Either Apple's planning on releasing the Intel Macs with some new kind of DRM not yet seen outside Sony's fever dreams, or they're figuring that moving to Intel just naturally entails a certain amount of piracy, an amount they're willing to deal with. After all, the number of people who are actually willing to build a computer to this article's specifications and install a cracked copy of Marklar has got to be a vanishingly small percentage of Apple's revenue base, right? People who would do this wouldn't have spent money on a Mac in the first place.
I'm leaning toward the latter option here. Apple's got to know that just about any DRM solution they come up with will eventually be cracked. They knew this with iTunes; the DRM for that was cracked early this year. But have we heard hide or hair of that scandal since then? I sure haven't; and I believe that's because they know that even if an iTunes hack gets into the wild, the vast majority of customers will still find it worthwhile to use the Music Store legitimately. It's still the path of least resistance; it's still more attractive to the casual consumer than hacking.
So it'll be with the Intel Macs, or so I hope. These guys understand how file-sharing works; they've got to, from all their iTunes experience, and their demonstrated understanding of how to make a legal download service viable even in a world of ubiquitous P2P apps. They know—and I'm sure they have known all along—that expecting the Intel builds to stay in-bounds forever, under fear of nothing but an NDA, is laughably naïve. They've got to know this will happen to the real thing sooner or later. If you want to fiddle around and get a taste of OS X, sure, you'll probably be able to. But if you want a real Mac, with support and bundled apps and integrated hardware features, you just might think it worth your while to buy one.
That all said, though, this article is great fun.
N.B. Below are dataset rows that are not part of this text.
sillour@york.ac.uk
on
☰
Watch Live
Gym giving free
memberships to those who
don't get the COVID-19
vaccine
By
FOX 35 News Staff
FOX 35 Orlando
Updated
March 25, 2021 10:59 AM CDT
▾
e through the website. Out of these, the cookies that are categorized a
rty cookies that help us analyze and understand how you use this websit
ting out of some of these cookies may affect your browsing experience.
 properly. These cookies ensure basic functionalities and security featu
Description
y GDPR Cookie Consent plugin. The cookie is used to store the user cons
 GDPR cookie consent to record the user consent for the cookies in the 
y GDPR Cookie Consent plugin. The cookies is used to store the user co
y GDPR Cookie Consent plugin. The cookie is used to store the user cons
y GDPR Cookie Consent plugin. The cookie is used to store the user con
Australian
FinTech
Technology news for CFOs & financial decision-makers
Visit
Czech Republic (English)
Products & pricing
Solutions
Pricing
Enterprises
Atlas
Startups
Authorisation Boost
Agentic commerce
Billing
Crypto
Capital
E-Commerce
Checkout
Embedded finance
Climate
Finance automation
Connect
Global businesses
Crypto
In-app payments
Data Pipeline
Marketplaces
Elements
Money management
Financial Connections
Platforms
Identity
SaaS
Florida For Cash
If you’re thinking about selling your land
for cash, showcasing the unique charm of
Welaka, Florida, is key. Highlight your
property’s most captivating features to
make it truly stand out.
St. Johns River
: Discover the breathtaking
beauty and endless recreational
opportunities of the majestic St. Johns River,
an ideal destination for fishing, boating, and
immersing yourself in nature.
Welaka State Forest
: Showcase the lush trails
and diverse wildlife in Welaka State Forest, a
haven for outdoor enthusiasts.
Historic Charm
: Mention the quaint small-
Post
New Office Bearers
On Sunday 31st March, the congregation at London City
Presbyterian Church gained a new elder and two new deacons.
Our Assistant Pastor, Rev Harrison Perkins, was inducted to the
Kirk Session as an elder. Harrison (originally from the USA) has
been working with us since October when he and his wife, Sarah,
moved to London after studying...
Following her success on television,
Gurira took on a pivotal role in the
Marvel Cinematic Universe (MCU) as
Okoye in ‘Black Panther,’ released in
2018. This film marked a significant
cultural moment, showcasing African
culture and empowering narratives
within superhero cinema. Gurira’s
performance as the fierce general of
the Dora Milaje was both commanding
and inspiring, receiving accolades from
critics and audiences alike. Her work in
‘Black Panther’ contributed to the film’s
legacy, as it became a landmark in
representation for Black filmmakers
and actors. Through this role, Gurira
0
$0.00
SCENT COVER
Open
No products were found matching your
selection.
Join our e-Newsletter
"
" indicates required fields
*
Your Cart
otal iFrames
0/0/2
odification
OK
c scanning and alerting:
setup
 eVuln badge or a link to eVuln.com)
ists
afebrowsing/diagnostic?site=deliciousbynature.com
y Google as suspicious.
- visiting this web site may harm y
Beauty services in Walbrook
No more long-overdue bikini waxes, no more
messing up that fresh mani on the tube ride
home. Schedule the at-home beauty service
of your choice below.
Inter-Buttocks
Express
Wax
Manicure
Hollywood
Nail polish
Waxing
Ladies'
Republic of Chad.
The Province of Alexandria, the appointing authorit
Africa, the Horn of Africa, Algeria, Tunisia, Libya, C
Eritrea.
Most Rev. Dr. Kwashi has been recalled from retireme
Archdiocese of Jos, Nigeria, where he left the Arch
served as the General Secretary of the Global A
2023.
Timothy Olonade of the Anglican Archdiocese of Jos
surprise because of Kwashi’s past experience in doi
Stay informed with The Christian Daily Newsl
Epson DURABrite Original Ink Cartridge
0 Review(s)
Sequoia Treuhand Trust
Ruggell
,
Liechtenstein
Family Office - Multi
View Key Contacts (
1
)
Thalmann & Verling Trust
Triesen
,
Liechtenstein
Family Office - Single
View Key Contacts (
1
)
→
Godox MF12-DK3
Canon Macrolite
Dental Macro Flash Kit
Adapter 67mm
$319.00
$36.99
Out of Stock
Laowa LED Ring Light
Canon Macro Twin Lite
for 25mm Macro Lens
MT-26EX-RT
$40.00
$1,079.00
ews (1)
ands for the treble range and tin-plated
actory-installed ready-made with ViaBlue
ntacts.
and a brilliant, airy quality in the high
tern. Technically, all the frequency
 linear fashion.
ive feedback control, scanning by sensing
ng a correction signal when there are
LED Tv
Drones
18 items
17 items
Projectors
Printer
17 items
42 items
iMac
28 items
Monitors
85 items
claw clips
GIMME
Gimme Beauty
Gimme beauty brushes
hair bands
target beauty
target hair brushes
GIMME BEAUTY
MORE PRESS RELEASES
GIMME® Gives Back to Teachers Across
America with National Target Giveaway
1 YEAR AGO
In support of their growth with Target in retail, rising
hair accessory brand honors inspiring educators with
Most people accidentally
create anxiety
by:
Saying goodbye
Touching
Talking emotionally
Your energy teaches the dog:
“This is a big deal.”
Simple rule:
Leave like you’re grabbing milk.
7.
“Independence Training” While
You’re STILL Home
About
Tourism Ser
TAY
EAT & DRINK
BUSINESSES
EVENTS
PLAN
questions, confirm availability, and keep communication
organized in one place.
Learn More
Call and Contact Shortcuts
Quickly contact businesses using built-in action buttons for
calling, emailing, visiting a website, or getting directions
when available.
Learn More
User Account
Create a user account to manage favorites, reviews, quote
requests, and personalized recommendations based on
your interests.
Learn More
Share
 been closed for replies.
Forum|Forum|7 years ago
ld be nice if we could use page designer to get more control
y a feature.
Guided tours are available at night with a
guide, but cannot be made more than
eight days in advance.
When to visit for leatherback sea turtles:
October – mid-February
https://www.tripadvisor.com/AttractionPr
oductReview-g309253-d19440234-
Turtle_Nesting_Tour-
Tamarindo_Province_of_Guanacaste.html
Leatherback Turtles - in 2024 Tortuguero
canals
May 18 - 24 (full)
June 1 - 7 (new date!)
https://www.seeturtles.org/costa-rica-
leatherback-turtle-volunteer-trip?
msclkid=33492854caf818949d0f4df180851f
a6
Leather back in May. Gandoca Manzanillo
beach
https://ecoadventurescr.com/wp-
Heh: "Sluggo's Revenge."
UPDATE: Intel iBooks in January.
UPDATE: In e-mail discussing the feasibility of hardware-based security solutions, Peter writes:
I don't think the major motivation here is piracy-- or DRM, for that matter. It's about keeping customer data secure, which is much more valuable to the PC market today.
FileVault is my favorite feature of Mac OS X because it gives me a high degree of confidence that my data will not fall into the wrong hands if my PowerBook is lost or stolen. But if someone gains access to my machine while it's running, by exploiting some security hole or just by turning on file sharing when I'm not watching, FileVault can't help.
Any process on my machine can access most of my data, and by logging keystrokes and exploiting relatively minor vulnerabilities, my PowerBook can become an open book. That makes me nervous.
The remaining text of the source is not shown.